TASK GOAL
Your job is to return every line in the data holding the string "Chaumes".

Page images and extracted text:

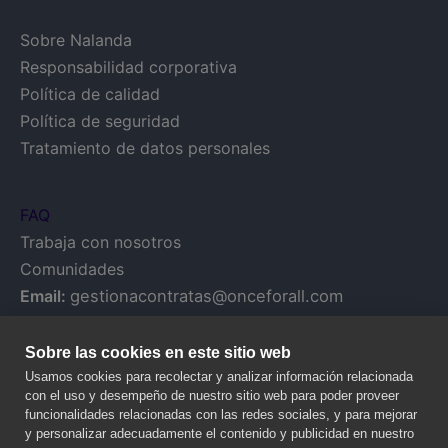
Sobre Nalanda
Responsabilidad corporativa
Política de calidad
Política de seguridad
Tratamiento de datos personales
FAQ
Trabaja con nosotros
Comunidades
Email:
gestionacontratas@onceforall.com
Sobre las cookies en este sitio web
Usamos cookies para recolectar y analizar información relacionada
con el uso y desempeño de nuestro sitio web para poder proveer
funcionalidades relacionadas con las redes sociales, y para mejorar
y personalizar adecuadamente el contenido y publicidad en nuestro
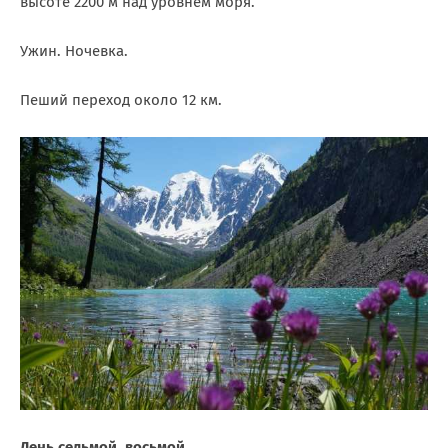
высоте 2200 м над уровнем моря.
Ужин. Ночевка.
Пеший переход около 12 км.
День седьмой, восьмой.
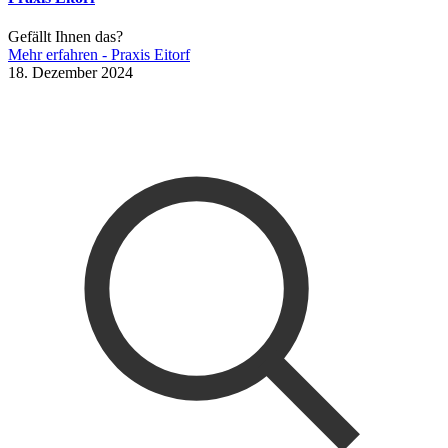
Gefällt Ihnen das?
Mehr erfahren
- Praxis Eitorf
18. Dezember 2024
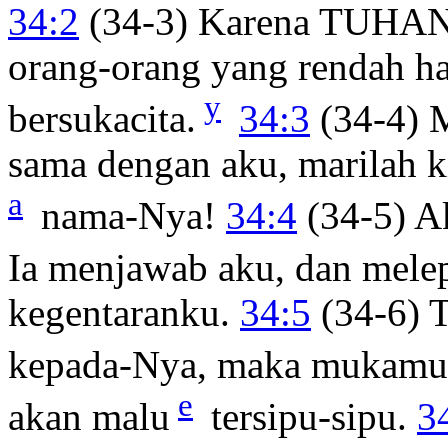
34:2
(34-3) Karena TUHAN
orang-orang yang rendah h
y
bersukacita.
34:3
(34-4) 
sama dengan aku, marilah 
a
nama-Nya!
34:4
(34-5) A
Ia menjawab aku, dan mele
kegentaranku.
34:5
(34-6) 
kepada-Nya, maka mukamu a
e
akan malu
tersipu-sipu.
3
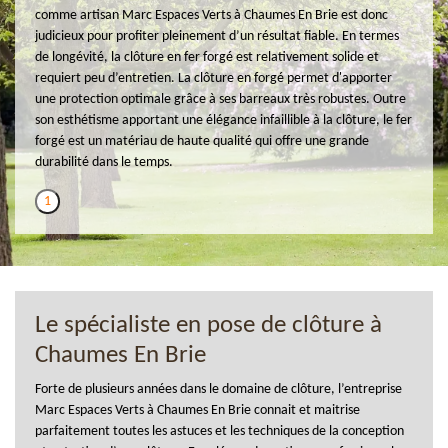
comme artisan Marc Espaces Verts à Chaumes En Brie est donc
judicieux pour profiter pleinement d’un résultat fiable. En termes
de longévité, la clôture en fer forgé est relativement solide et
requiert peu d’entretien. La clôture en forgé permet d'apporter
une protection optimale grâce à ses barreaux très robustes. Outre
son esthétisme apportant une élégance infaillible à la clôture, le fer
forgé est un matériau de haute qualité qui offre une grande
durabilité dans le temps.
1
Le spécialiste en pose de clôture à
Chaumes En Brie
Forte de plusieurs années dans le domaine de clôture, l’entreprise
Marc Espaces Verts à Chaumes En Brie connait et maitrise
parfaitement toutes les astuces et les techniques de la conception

* * *

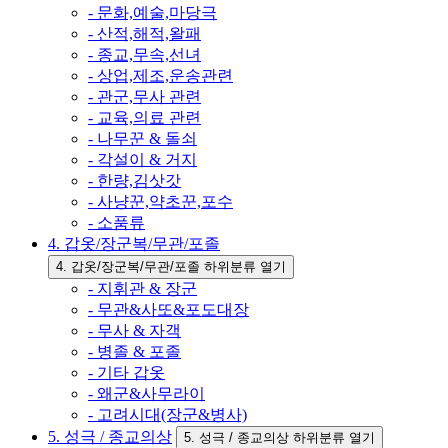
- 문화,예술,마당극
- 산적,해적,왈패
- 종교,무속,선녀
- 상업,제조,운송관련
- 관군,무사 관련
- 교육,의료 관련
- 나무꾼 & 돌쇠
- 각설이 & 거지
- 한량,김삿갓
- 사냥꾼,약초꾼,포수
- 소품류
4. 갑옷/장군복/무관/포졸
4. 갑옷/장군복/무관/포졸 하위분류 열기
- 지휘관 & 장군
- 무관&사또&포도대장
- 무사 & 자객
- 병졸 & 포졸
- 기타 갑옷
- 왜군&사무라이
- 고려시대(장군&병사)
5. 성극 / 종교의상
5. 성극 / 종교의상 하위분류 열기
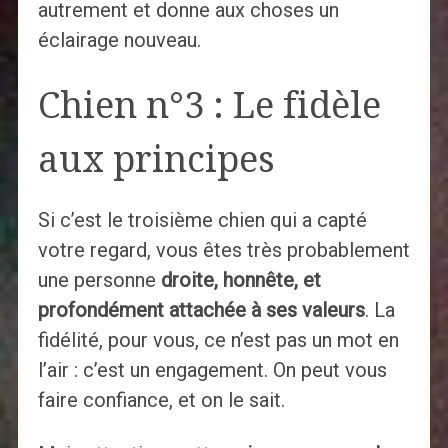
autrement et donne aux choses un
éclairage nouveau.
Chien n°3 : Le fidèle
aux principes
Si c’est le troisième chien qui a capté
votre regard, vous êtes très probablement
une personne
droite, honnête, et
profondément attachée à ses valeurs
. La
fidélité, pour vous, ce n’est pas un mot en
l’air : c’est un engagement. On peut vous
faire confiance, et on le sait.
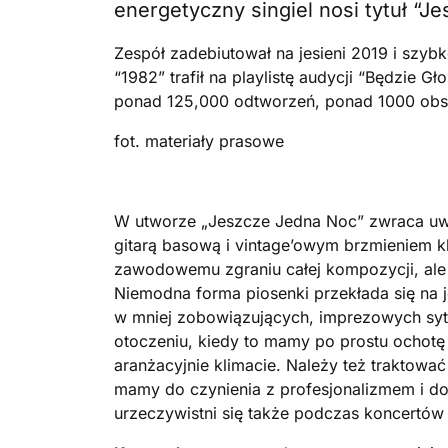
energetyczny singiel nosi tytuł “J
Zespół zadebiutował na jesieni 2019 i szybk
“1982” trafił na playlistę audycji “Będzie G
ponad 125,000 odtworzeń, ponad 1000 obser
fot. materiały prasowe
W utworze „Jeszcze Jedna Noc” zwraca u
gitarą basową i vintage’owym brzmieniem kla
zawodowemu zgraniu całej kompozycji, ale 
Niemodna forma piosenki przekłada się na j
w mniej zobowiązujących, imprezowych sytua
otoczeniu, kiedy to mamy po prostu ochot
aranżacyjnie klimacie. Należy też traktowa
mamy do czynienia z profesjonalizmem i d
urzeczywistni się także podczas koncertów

---

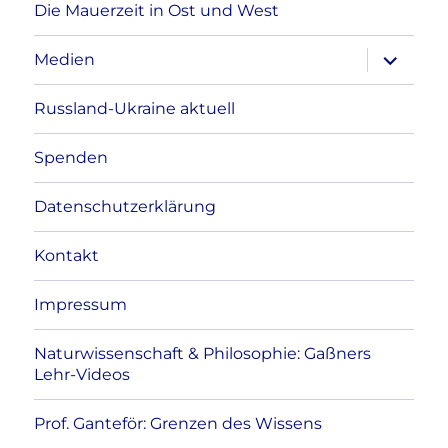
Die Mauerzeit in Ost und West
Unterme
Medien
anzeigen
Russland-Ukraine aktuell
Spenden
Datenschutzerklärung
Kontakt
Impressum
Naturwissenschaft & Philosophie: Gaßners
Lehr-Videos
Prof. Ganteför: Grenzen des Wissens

SOLUTION BELOW
comme artisan Marc Espaces Verts à Chaumes En Brie est donc
Chaumes En Brie
Marc Espaces Verts à Chaumes En Brie connait et maitrise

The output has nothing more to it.